For clearly, if you get the population at large to focus upon one remarkable individual's efforts to help fund our health service, you can by that method effectively stop them from thinking beyond, as it were, the headline. I'm sure that Capt. Moore himself must have wondered why, in one of the richest lands in human history, the resources available to a major national asset needed to be augmented by a nonagenarian toddling around his garden every day.

By such misdirection, people may be dissuaded - or even effectively prevented by an artificially heightened sense of decorum - from asking the important question. In this case, the question is, "Why has our health service been so under-resourced for so long that it needed a gentleman nearing his centenary shuffling around his manor to get essential funding which should have been there anyway? Could it be something to do with a sequence of deliberate policy decisions taken by governments over a period of a decade or more? And aren't those the same politicians who are standing there now, clapping in an emetic display of calculated insincerity?".

But empty gestures like these are designed (or taken over by the political, media and commercial establishment) in order to discourage us from allowing ourselves to look at the wider issues.

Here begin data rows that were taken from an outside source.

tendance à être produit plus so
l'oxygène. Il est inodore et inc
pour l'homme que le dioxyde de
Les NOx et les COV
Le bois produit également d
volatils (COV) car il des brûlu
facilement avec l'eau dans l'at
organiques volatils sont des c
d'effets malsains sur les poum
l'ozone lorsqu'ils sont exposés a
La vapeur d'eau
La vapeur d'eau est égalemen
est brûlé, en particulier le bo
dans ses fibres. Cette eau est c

Anyone who seeks to do so (and who is determined to do so openly) may then be publicly excoriated as being guilty of 'disrespect', and therefore fit only to be howled down, marginalised or ignored with no consequences.

It's an old trick, but it works. It works every time. Which is why it keeps being used.

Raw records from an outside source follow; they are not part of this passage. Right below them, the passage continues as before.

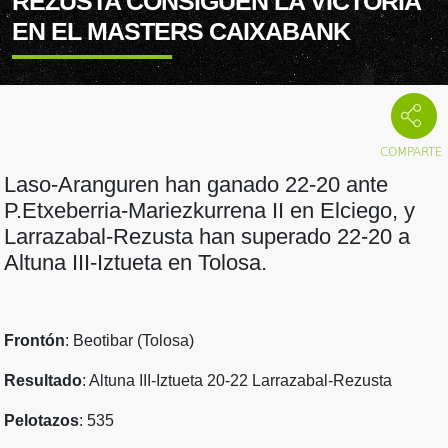
REZUSTA CONSIGUEN LA VICTORIA
EN EL MASTERS CAIXABANK
Laso-Aranguren han ganado 22-20 ante
P.Etxeberria-Mariezkurrena II en Elciego, y
Larrazabal-Rezusta han superado 22-20 a
Altuna III-Iztueta en Tolosa.
Frontón
: Beotibar (Tolosa)
Resultado
: Altuna III-Iztueta 20-22 Larrazabal-Rezusta
Pelotazos
: 535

The doctrine of What Everybody Thinks (where 'everybody' may be defined as 'everybody who agrees with the agenda of what J.B. Priestley called 'Topside'') has a global application of course, and we are seeing two instances of it right now, in the cases of Myanmar and Russia. We are told that we must condemn the arrest and imprisonment of Aung San Suu Kyi and of Alexei Navalny, because the people who have locked them up are classified as 'Official Enemies' (which often simply means, 'refuse to roll over for us'). Any further consideration of the specifics of each case may be drowned in a froth of faux outrage.

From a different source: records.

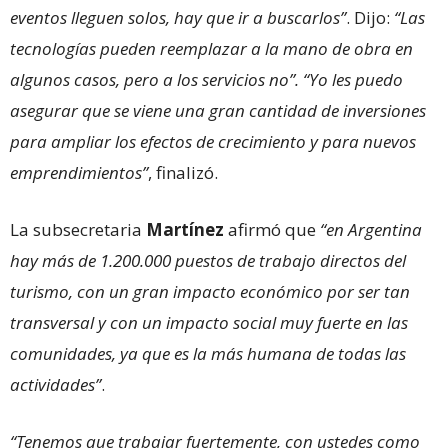
eventos lleguen solos, hay que ir a buscarlos”
. Dijo:
“Las
tecnologías pueden reemplazar a la mano de obra en
algunos casos, pero a los servicios no”. “Yo les puedo
asegurar que se viene una gran cantidad de inversiones
para ampliar los efectos de crecimiento y para nuevos
emprendimientos”
, finalizó.
La subsecretaria
Martínez
afirmó que
“en Argentina
hay más de 1.200.000 puestos de trabajo directos del
turismo, con un gran impacto económico por ser tan
transversal y con un impacto social muy fuerte en las
comunidades, ya que es la más humana de todas las
actividades”
.
“Tenemos que trabajar fuertemente, con ustedes como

So it is that Aung San's part in the massacres and ethnic cleansing of the Rohingya is conveniently forgotten. Similarly, the fact that Navalny is a friend of the types of Russian oligarch who think that Putin isn't sufficiently corrupt, that he (Navalny) represents the sort of Russian exceptionalism which thinks that openly consorting with neo-fascists and overt anti-Semites is perfectly fine, and who is no more a democrat than Vladimir Vladimirovich, is not allowed to enter into the discussion. These People Are Heroes Against Tyranny!.

We have, of course, been here before. Many times. Remember how we were told to venerate Lech Wałęsa for his courage in the face of the reconstituted Stalinism of late-70s Poland? How we were instructed massively to admire Václav Havel the Martyr Saint for his determined dissidence against the same forces in Czechoslovakia? And what happened when those two men gained power over their respective nations? Wałęsa tried to turn his country into a near full-blown Catholic theocracy in the manner approved by his mentor and master Wojtyła; and Havel meekly handed control of his country's economy to rapacious corporations from the US and Germany, impoverishing his compatriots for a generation but (completely conincidentally, I'm sure) massively enriching the western corporations and the governments they controlled de facto if not strictly de jure, and who had been his primary cheerleaders.

Again, as with the grand old lad who will be referred to in tabloidese shorthand as 'Captain Tom' for a generation (or at least until about September), the 'respect' we were required to show to Lech and Václav (and are currently expected to display to Aung San and Alexei) was enjoined upon us by those who would deter us from looking at their real motives in doing so; motives which are unlikely in the light of previous experience to be unsullied by ulterior political and pecuniary considerations.

We should always look beyond the headline. We must constantly seek to examine who or what is behind the curtain. And in doing so, we must not allow ourselves to be afraid of the tutting of the readily gulled or the calumny of the cynically calculating.